American Rescue Planは、予算調整法案を用いて民主党議員の支持だけで成立させることができました。バイデン大統領はAmerican Jobs Planを共和党の協力を得て超党派で成立させたい意向です。バイデン大統領はある程度歩み寄る意思はあるようですが、共和党の反発が強いだけに、どこまで妥協するのか見えないところでしょう。

予算調整法案は上院でも単純過半数で可決することができます。ただし、予算調整法案は年1本に限定されており、盛り込める項目は歳入や歳出に直接影響を与えるもの、10年を超えて財政赤字を悪化させないなどの条件が付帯します。そのため、長期経済政策を全て予算調整法案で実現しようとするには無理があります。

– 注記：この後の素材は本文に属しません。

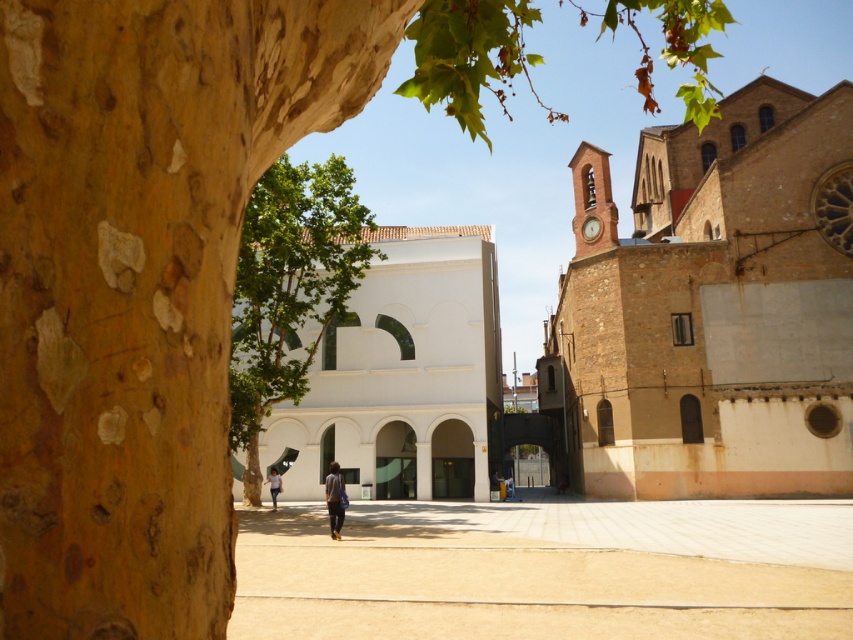 You are an architect analyzing the urban layout. Based on the scene, which structure occupies more space in the image, the brown brick church at upper right or the white smooth building at center?

The brown brick church at upper right is bigger than the white smooth building at center, so it occupies more space in the image.

You are a photographer planning to take a picture of the white smooth building at center and the denim jacket at center. You want to ensure both are fully visible in the frame. Which object should you adjust your camera focus on to capture the entire width of both objects?

The white smooth building at center has a larger width than the denim jacket at center, so you should focus on the white smooth building at center to ensure its entire width is captured, which will also include the denim jacket at center in the frame.

You are a photographer standing in the middle of the scene. You want to take a picture of the brown brick church at upper right without the denim jacket at center blocking the view. Is the church visible in your current position?

The brown brick church at upper right is positioned over the denim jacket at center, so the church is partially or fully hidden by the jacket in your current position. Move to a different angle to capture the church without obstruction. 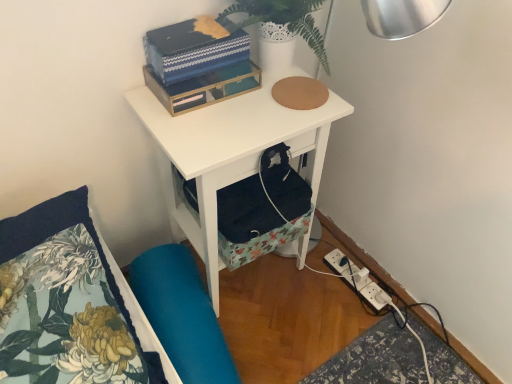 Question: From the image's perspective, does blue textured box at upper center appear higher than floral fabric pillow at lower left?

Choices:
 (A) no
 (B) yes

Answer: (B)

Question: Does blue textured box at upper center appear on the left side of floral fabric pillow at lower left?

Choices:
 (A) yes
 (B) no

Answer: (B)

Question: Is blue textured box at upper center smaller than floral fabric pillow at lower left?

Choices:
 (A) yes
 (B) no

Answer: (A)

Question: Would you say blue textured box at upper center contains floral fabric pillow at lower left?

Choices:
 (A) yes
 (B) no

Answer: (B)

Question: From a real-world perspective, does blue textured box at upper center sit lower than floral fabric pillow at lower left?

Choices:
 (A) yes
 (B) no

Answer: (B)

Question: Does blue textured box at upper center have a lesser width compared to floral fabric pillow at lower left?

Choices:
 (A) no
 (B) yes

Answer: (B)

Question: From a real-world perspective, is white textured vase at upper center over blue textured box at upper center?

Choices:
 (A) yes
 (B) no

Answer: (A)

Question: Is white textured vase at upper center smaller than blue textured box at upper center?

Choices:
 (A) no
 (B) yes

Answer: (A)

Question: Is blue textured box at upper center at the back of white textured vase at upper center?

Choices:
 (A) yes
 (B) no

Answer: (B)

Question: Is white textured vase at upper center located outside blue textured box at upper center?

Choices:
 (A) yes
 (B) no

Answer: (A)

Question: Does white textured vase at upper center have a lesser width compared to blue textured box at upper center?

Choices:
 (A) yes
 (B) no

Answer: (B)

Question: From the image's perspective, does white textured vase at upper center appear lower than blue textured box at upper center?

Choices:
 (A) yes
 (B) no

Answer: (B)

Question: Is floral fabric pillow at lower left outside of blue textured box at upper center?

Choices:
 (A) yes
 (B) no

Answer: (A) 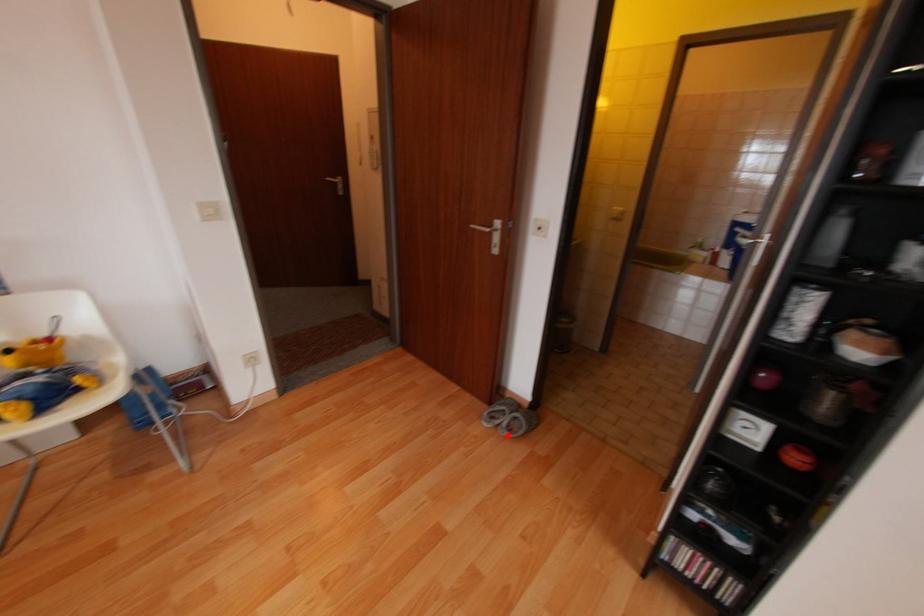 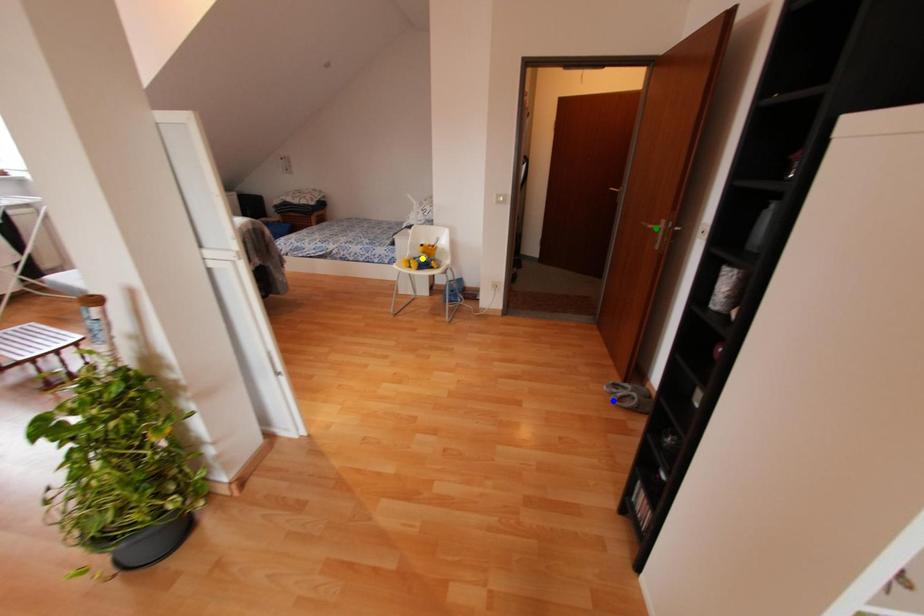 Question: I am providing you with two images of the same scene from different viewpoints. A red point is marked on the first image. You are given multiple points on the second image. Which spot in image 2 lines up with the point in image 1?

Choices:
 (A) yellow point
 (B) blue point
 (C) green point

Answer: (B) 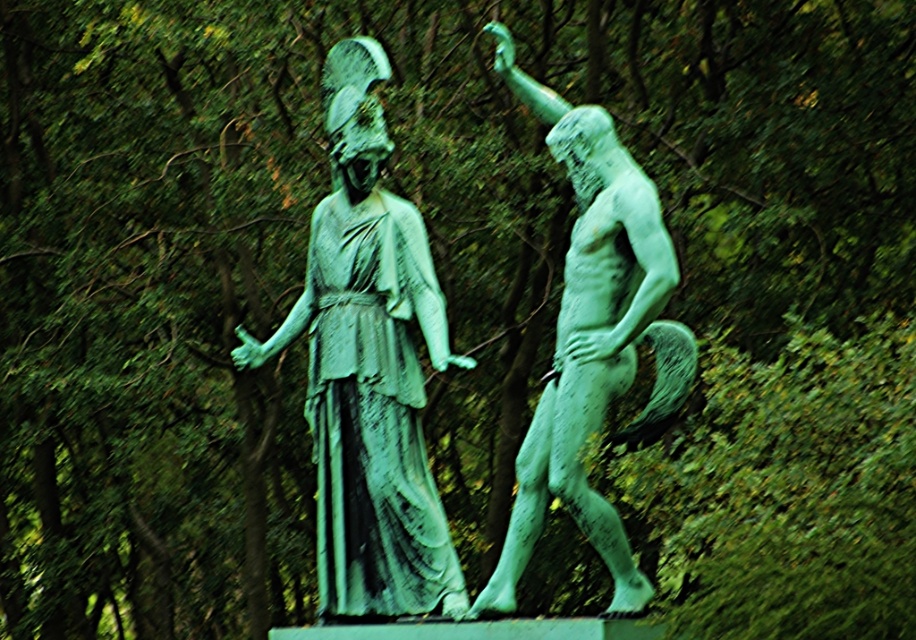 From the picture: Is green patina statue at center wider than green patinated bronze at right?

Yes, green patina statue at center is wider than green patinated bronze at right.

Who is shorter, green patina statue at center or green patinated bronze at right?

green patina statue at center is shorter.

Between point (351, 179) and point (591, 186), which one is positioned in front?

Point (591, 186) is more forward.

At what (x,y) coordinates should I click in order to perform the action: click on green patina statue at center. Please return your answer as a coordinate pair (x, y). Looking at the image, I should click on (368, 369). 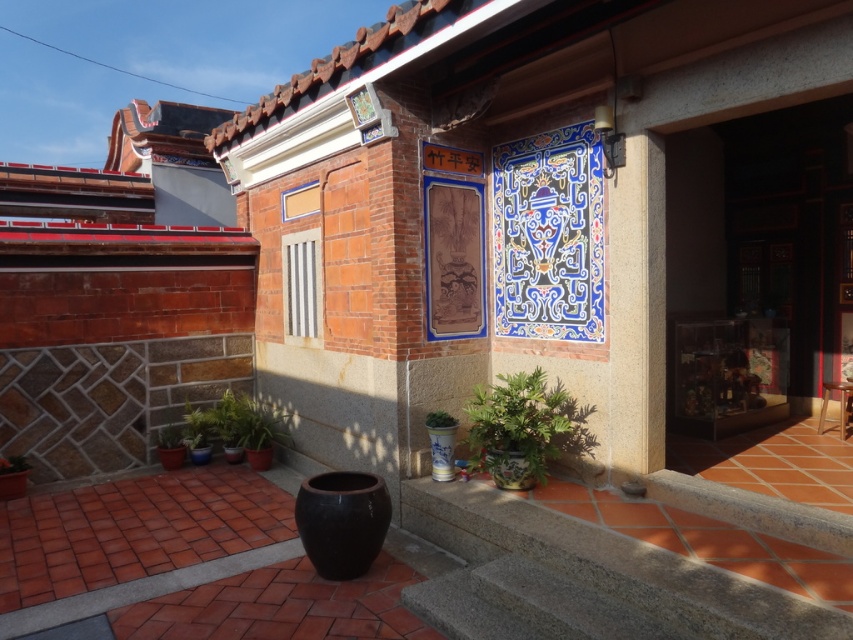 You are standing in front of the traditional building shown in the image. Where is the wooden door at center located in terms of coordinates?

The wooden door at center is located at coordinates point (757, 266).

You are a delivery person trying to deliver a package to the wooden door at center. However, you notice a green glossy plant at lower left blocking the path. Can you pass through the space next to the plant to reach the door?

バイデン大統領は、長期経済政策の一部を超党派で成立させ、共和党の支持を得られないものを予算調整法案の形で、複数の法案として実現を目指すようです。しかし、大統領の思惑通り事を運ぶのは相当に難しいでしょう。

タイムラインは?

民主党のペロシ下院議長は独立記念日(7月4日)までに長期経済政策の法案を下院で可決したいとの意向です。8月の夏休み入り前に上院が可決すれば、早期に成立させることができるからです。ただし、それはよほどのことがない限り不可能でしょう。現実的なタイムラインは、10月1日の2022年度開始前後に、後述するようなシャットダウン(一部の政府機関の閉鎖)やデフォルト(債務不履行)のリスクが危機バネとなって難局が打開されるシナリオでしょう。

デフォルトやシャットダウンは?

9月末までに歳出法案が整わず、かつ議会が継続予算を成立させることができなければ、シャットダウン(一部の政府機関の閉鎖)が発生する可能性があります。短期間のシャットダウンはトランプ政権でも珍しくありませんでした。ただし、一般市民は不便を強いられますが、よほど長期のものでなければ経済や金融市場に悪影響が出ることはなさそうです。

8月1日に復活するデットシーリング(連邦政府債務上限)問題も気掛かりです。過去に米政府がデフォルトしたことはありませんが、11年8月のようにデットシーリング引上げの遅れ=デフォルト(債務不履行)が意識されて金融市場が動揺したことはあります。最終的にはデフォルトは回避されるでしょうが、土壇場までもつれれば格付けの引き下げなどを通じて、米国債に売り圧力が加わる可能性はあるでしょう。

2022年度予算編成は約6カ月、あるいはそれ以上の長いプロセスです。その過程で金融市場を動揺させるイベントが起きる可能性もあり、注意は怠れません。